Model APIs Overview¶

The Optimum RBLN library provides APIs for using HuggingFace models on RBLN NPU. This overview focuses on the API design and usage patterns.

API Design¶

Naming Convention¶

Optimum RBLN follows a simple naming pattern:

Model Classes: Add "RBLN" prefix to original HuggingFace class names

# Original HuggingFace
from transformers import LlamaForCausalLM

# Optimum RBLN equivalent
from optimum.rbln import RBLNLlamaForCausalLM

Configuration Classes: Add "Config" suffix to the RBLN model class

# Configuration for RBLN model
from optimum.rbln import RBLNLlamaForCausalLMConfig

Static Graph Compilation¶

RBLN SDK works with static computational graphs, which means certain parameters must be specified at compile time. These include:

Batch size
Sequence length (for language models)
Tensor parallel size (for distributed execution)
Other model-specific parameters

The configuration classes (RBLNModelNameConfig) allow you to specify these static values.

Supported Methods¶

Optimum RBLN preserves the same API interface as the original HuggingFace models:

Language models support .generate() method
Vision and other models support both direct call syntax (model(inputs)) and .forward() method
Diffusers pipelines support the __call__() method (used with direct call syntax)

Usage Patterns¶

There are multiple ways to configure and use RBLN models:

Method 1: Using rbln_* parameters¶

from optimum.rbln import RBLNLlamaForCausalLM
from transformers import AutoTokenizer

# Load and compile the model with inline parameters
model = RBLNLlamaForCausalLM.from_pretrained(
    "meta-llama/Llama-2-7b-chat-hf",
    export=True,  # Set to True for compilation
    rbln_batch_size=1,
    rbln_max_seq_len=512,  # Optional, inferred from model config if not specified
    rbln_tensor_parallel_size=4  # For multi-device execution
)

# Load tokenizer and prepare inputs
tokenizer = AutoTokenizer.from_pretrained("meta-llama/Llama-2-7b-chat-hf")
inputs = tokenizer("Hello, I'm a language model", return_tensors="pt")

# Generate text with the model
outputs = model.generate(**inputs, max_new_tokens=64)

Method 2: Using RBLNConfig object (recommended)¶

from optimum.rbln import RBLNLlamaForCausalLM, RBLNLlamaForCausalLMConfig
from transformers import AutoTokenizer

# Define configuration through RBLNConfig object
config = RBLNLlamaForCausalLMConfig(
    batch_size=1,
    max_seq_len=4096,
    tensor_parallel_size=4
)

# Load and compile the model with config object
model = RBLNLlamaForCausalLM.from_pretrained(
    "meta-llama/Llama-2-7b-chat-hf",
    export=True,
    rbln_config=config
)

# Load tokenizer and prepare inputs
tokenizer = AutoTokenizer.from_pretrained("meta-llama/Llama-2-7b-chat-hf")
inputs = tokenizer("Hello, I'm a language model", return_tensors="pt")

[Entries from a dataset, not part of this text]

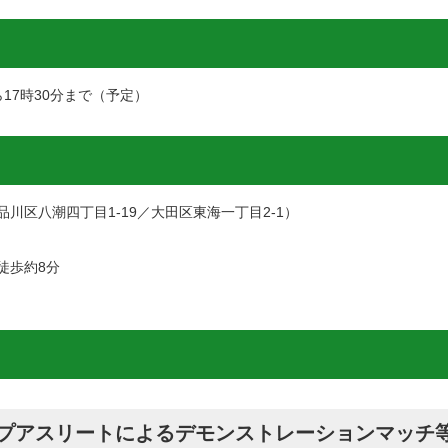
ら17時30分まで（予定）
川区八潮四丁目1-19／大田区東海一丁目2-1）
徒歩約8分
ップアスリートによるデモンストレーションマッチ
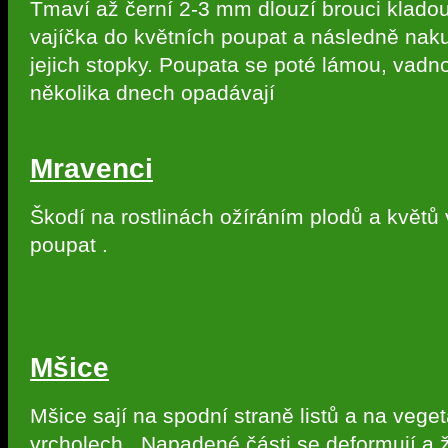
Tmaví až černí 2-3 mm dlouzí brouci klado
vajíčka do květních poupat a následně naku
jejich stopky. Poupata se poté lámou, vadn
několika dnech opadávají
Mravenci
Škodí na rostlinách ožíráním plodů a květů
poupat .
Mšice
Mšice sají na spodní straně listů a na vege
vrcholech . Napadené části se deformují a 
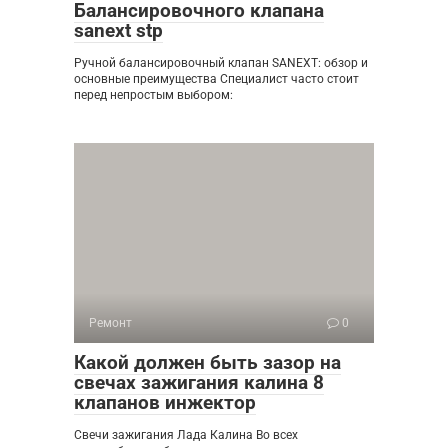
Балансировочного клапана
sanext stp
Ручной балансировочный клапан SANEXT: обзор и
основные преимущества Специалист часто стоит
перед непростым выбором:
Ремонт
0
Какой должен быть зазор на
свечах зажигания калина 8
клапанов инжектор
Свечи зажигания Лада Калина Во всех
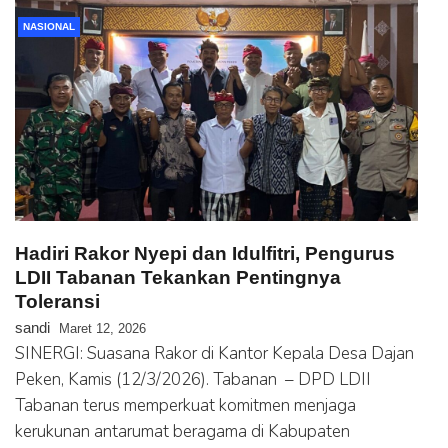
NASIONAL
Hadiri Rakor Nyepi dan Idulfitri, Pengurus
LDII Tabanan Tekankan Pentingnya
Toleransi
sandi
Maret 12, 2026
SINERGI: Suasana Rakor di Kantor Kepala Desa Dajan
Peken, Kamis (12/3/2026). Tabanan – DPD LDII
Tabanan terus memperkuat komitmen menjaga
kerukunan antarumat beragama di Kabupaten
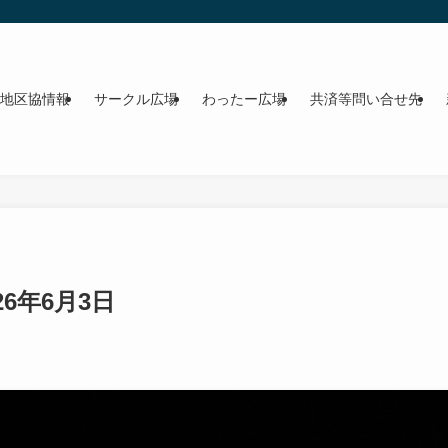
地区協情報
サークル広場
わったー広場
共済等問い合せ先
6年6月3日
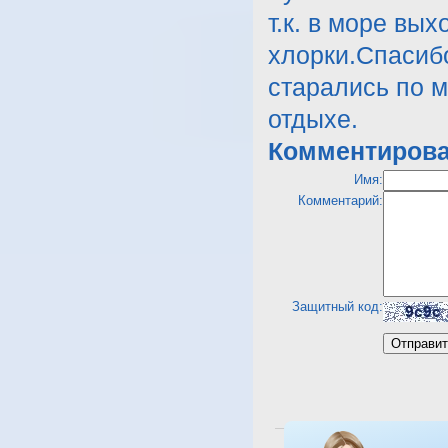
Комментирова
Имя:
Комментарий:
Защитный код:
Посмотреть отель Golden 5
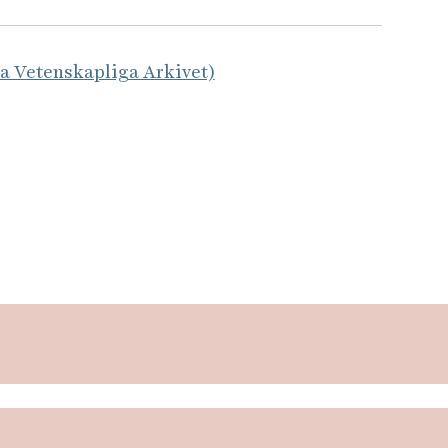
la Vetenskapliga Arkivet)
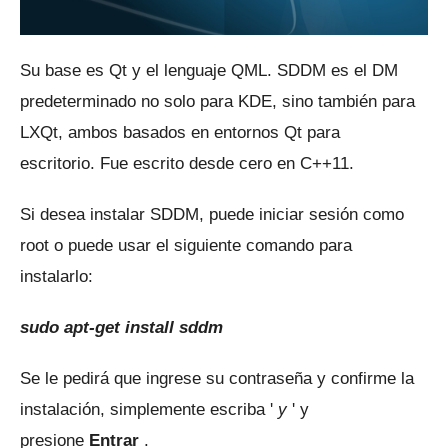
Su base es Qt y el lenguaje QML.
SDDM es el DM
predeterminado no solo para KDE, sino también para
LXQt, ambos basados ​​en entornos Qt para
escritorio.
Fue escrito desde cero en C++11.
Si desea instalar SDDM, puede iniciar sesión como
root o puede usar el siguiente comando para
instalarlo:
sudo apt-get install sddm
Se le pedirá que ingrese su contraseña y confirme la
instalación, simplemente escriba '
y
' y
presione
Entrar
.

# Generate text with the model
outputs = model.generate(**inputs, max_new_tokens=64)

Benefits¶

Drop-in Replacement: Replace original HuggingFace imports with RBLN equivalents
Same Familiar API: Use the same methods you're already familiar with
Fine-grained Control: Configure static parameters for maximum performance

For detailed model support information and hardware compatibility, please refer to the Optimum RBLN Overview.